WHAT TO WORK ON
Search the records for "tree" and copy each line that holds it.

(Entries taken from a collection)
..........

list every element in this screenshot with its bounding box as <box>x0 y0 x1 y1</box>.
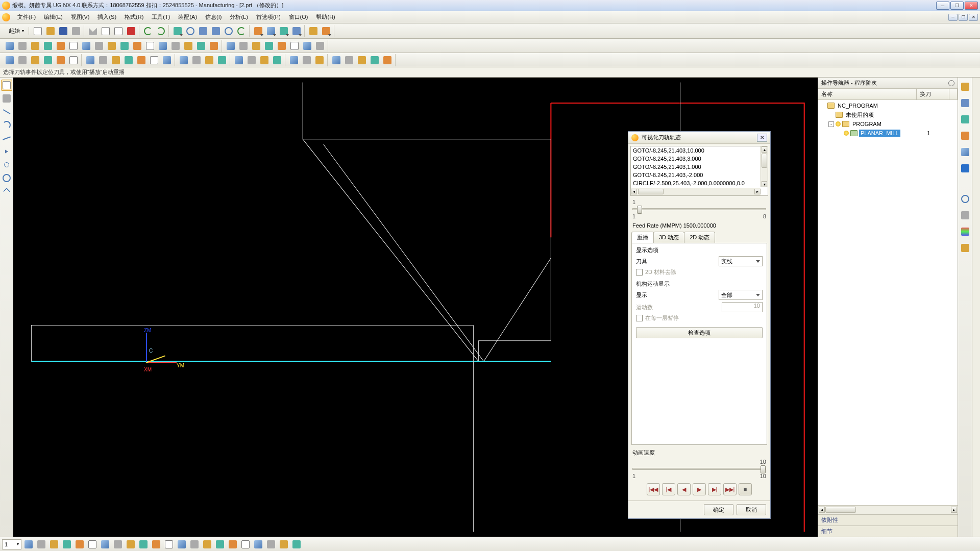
palette-button[interactable] <box>959 226 971 238</box>
rewind-start-button[interactable]: |◀◀ <box>647 483 660 495</box>
cam-misc-0[interactable] <box>330 54 342 66</box>
step-forward-button[interactable]: ▶| <box>708 483 721 495</box>
menu-item-0[interactable]: 文件(F) <box>13 12 40 21</box>
cam-create-0[interactable] <box>4 54 16 66</box>
dialog-cancel-button[interactable]: 取消 <box>737 504 766 515</box>
gcode-vscrollbar[interactable]: ▴▾ <box>761 146 768 187</box>
layer-combo[interactable]: 1▾ <box>2 539 21 549</box>
navigator-footer-dependency[interactable]: 依附性 <box>818 514 958 525</box>
cam-misc-4[interactable] <box>381 54 394 66</box>
cross-tool-button[interactable] <box>1 186 12 197</box>
doc-restore-button[interactable]: ❐ <box>959 14 968 21</box>
delete-button[interactable] <box>125 25 137 37</box>
curve-tool-8[interactable] <box>106 40 118 52</box>
pan-button[interactable] <box>210 25 222 37</box>
nav-ops-button[interactable] <box>959 81 971 93</box>
zoom-area-button[interactable] <box>197 25 209 37</box>
curve-tool-12[interactable] <box>157 40 169 52</box>
curve-tool-6[interactable] <box>80 40 92 52</box>
cam-gen-1[interactable] <box>97 54 109 66</box>
arc-tool-button[interactable] <box>1 119 12 131</box>
menu-item-1[interactable]: 编辑(E) <box>40 12 67 21</box>
snap-tool-3[interactable] <box>61 538 73 550</box>
cam-gen-0[interactable] <box>84 54 96 66</box>
app-vertical-scrollbar[interactable] <box>972 78 980 537</box>
cam-post-2[interactable] <box>258 54 271 66</box>
check-options-button[interactable]: 检查选项 <box>636 327 763 338</box>
shade-mode-button[interactable] <box>252 25 264 37</box>
navigator-column-tool[interactable]: 换刀 <box>917 89 949 99</box>
curve-edit-tool-0[interactable] <box>225 40 237 52</box>
spline-tool-button[interactable] <box>1 133 12 144</box>
gcode-line-4[interactable]: CIRCLE/-2.500,25.403,-2.000,0.0000000,0.… <box>631 179 768 187</box>
snap-tool-17[interactable] <box>239 538 252 550</box>
menu-item-9[interactable]: 首选项(P) <box>252 12 285 21</box>
menu-item-5[interactable]: 工具(T) <box>148 12 174 21</box>
gcode-hscrollbar[interactable]: ◂▸ <box>631 188 761 195</box>
snap-tool-5[interactable] <box>86 538 99 550</box>
snap-tool-10[interactable] <box>150 538 162 550</box>
menu-item-7[interactable]: 信息(I) <box>201 12 226 21</box>
gcode-line-0[interactable]: GOTO/-8.245,21.403,10.000 <box>631 146 768 155</box>
navigator-tree[interactable]: NC_PROGRAM未使用的项-PROGRAMPLANAR_MILL1 <box>818 100 958 505</box>
curve-tool-11[interactable] <box>144 40 156 52</box>
menu-item-11[interactable]: 帮助(H) <box>312 12 339 21</box>
menu-item-4[interactable]: 格式(R) <box>120 12 148 21</box>
snap-tool-9[interactable] <box>137 538 150 550</box>
gcode-line-1[interactable]: GOTO/-8.245,21.403,3.000 <box>631 155 768 163</box>
tab-2d-dynamic[interactable]: 2D 动态 <box>684 232 715 243</box>
cam-verify-1[interactable] <box>190 54 203 66</box>
point-tool-button[interactable] <box>1 159 12 170</box>
window-minimize-button[interactable]: ─ <box>936 2 949 10</box>
new-button[interactable] <box>32 25 44 37</box>
curve-tool-0[interactable] <box>4 40 16 52</box>
snap-tool-16[interactable] <box>227 538 239 550</box>
curve-tool-13[interactable] <box>169 40 182 52</box>
measure-button[interactable] <box>307 25 320 37</box>
tree-row-0[interactable]: NC_PROGRAM <box>818 101 958 110</box>
navigator-footer-details[interactable]: 细节 <box>818 525 958 537</box>
gcode-line-2[interactable]: GOTO/-8.245,21.403,1.000 <box>631 163 768 171</box>
tree-row-1[interactable]: 未使用的项 <box>818 110 958 119</box>
stop-button[interactable]: ■ <box>739 483 752 495</box>
clock-button[interactable] <box>959 193 971 205</box>
start-menu-button[interactable]: 起始 ▾ <box>4 27 27 35</box>
snap-tool-4[interactable] <box>74 538 86 550</box>
snap-tool-20[interactable] <box>278 538 290 550</box>
panel-pin-button[interactable] <box>948 80 954 86</box>
tree-row-2[interactable]: -PROGRAM <box>818 119 958 129</box>
cam-gen-2[interactable] <box>110 54 122 66</box>
curve-tool-15[interactable] <box>195 40 207 52</box>
nav-geom-button[interactable] <box>959 97 971 109</box>
tab-3d-dynamic[interactable]: 3D 动态 <box>653 232 684 243</box>
cam-verify-3[interactable] <box>216 54 228 66</box>
curve-tool-9[interactable] <box>118 40 131 52</box>
save-button[interactable] <box>57 25 69 37</box>
menu-item-8[interactable]: 分析(L) <box>226 12 252 21</box>
resource-button[interactable] <box>959 242 971 254</box>
undo-button[interactable] <box>142 25 154 37</box>
snap-tool-12[interactable] <box>176 538 188 550</box>
cam-create-3[interactable] <box>42 54 54 66</box>
cam-post-3[interactable] <box>271 54 283 66</box>
curve-tool-1[interactable] <box>16 40 29 52</box>
curve-edit-tool-6[interactable] <box>301 40 313 52</box>
curve-tool-5[interactable] <box>67 40 80 52</box>
cam-create-2[interactable] <box>29 54 41 66</box>
cursor-tool-button[interactable] <box>1 80 12 91</box>
curve-edit-tool-4[interactable] <box>276 40 288 52</box>
cut-button[interactable] <box>87 25 99 37</box>
curve-tool-14[interactable] <box>182 40 194 52</box>
analysis-button[interactable] <box>320 25 332 37</box>
snap-tool-2[interactable] <box>48 538 60 550</box>
cam-post-0[interactable] <box>233 54 245 66</box>
menu-item-3[interactable]: 插入(S) <box>93 12 120 21</box>
menu-item-10[interactable]: 窗口(O) <box>285 12 312 21</box>
curve-edit-tool-5[interactable] <box>288 40 301 52</box>
curve-edit-tool-3[interactable] <box>263 40 275 52</box>
display-mode-button[interactable] <box>278 25 290 37</box>
cam-misc-2[interactable] <box>356 54 368 66</box>
print-button[interactable] <box>70 25 82 37</box>
nav-tool-button[interactable] <box>959 113 971 126</box>
snap-tool-0[interactable] <box>22 538 35 550</box>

..........

ANSWER
navigator-tree[interactable]: NC_PROGRAM未使用的项-PROGRAMPLANAR_MILL1 <box>818 100 958 505</box>
tree-row-0[interactable]: NC_PROGRAM <box>818 101 958 110</box>
tree-row-1[interactable]: 未使用的项 <box>818 110 958 119</box>
tree-row-2[interactable]: -PROGRAM <box>818 119 958 129</box>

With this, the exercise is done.